Friday Fieldwork: Say What You Felt
One small shift that changes the tone of every argument
I refereed three matches before 10am… and lost all of them.
(Spring break: where “more time together” becomes a full-contact sport.)
Earlier this week I wrote about how my boys fight more the longer they’re together—and how the real issue isn’t what they’re fighting about, but how they’re talking to each other in the middle of it.
If you missed it, you can read it here:
Most arguments don’t spiral because of what happened.
They spiral because of how we say it.
This week’s Fieldwork is about one simple shift that changes the tone fast:
I statements.
This Week’s Fieldwork
1. Introduce the I statement
Teach one simple sentence:
“I felt ___ when ___.”
Keep it basic.
“I felt frustrated when that happened.”
“I felt annoyed when you said that.”
(Yes, it will feel weird at first. So does anything that actually works.)

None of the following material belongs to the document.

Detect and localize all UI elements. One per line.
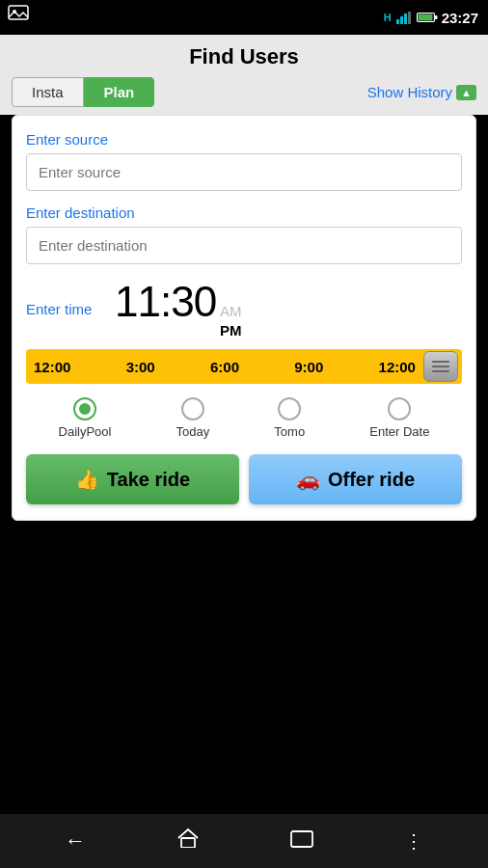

2. Listen for the conflict
Don’t try to stop the argument.
Just listen for the language:
“You always…”
“That’s not fair…”
“He did it on purpose…”
That’s your cue.
3. Coach the rep
When you hear it:
Slow it down.
“Try that again using an I statement.”
If they do it—even a little—call it out.
“Hey… that was better.”
If they don’t?
No lecture.
Just another rep.
Why This Works
1. It slows the speaker down
You can’t say what you felt without figuring out what you felt.
That pause interrupts the reaction.
2. It creates empathy
Emotions are easier to hear than accusations.
“I felt frustrated” lands very differently than “You’re being annoying.”
3. It opens the door to resolution
You’re not attacking the person.
You’re naming the experience.
And that makes it easier to actually solve something.
Closing Reminder
You don’t have to stop every argument.
You just have to change how it sounds.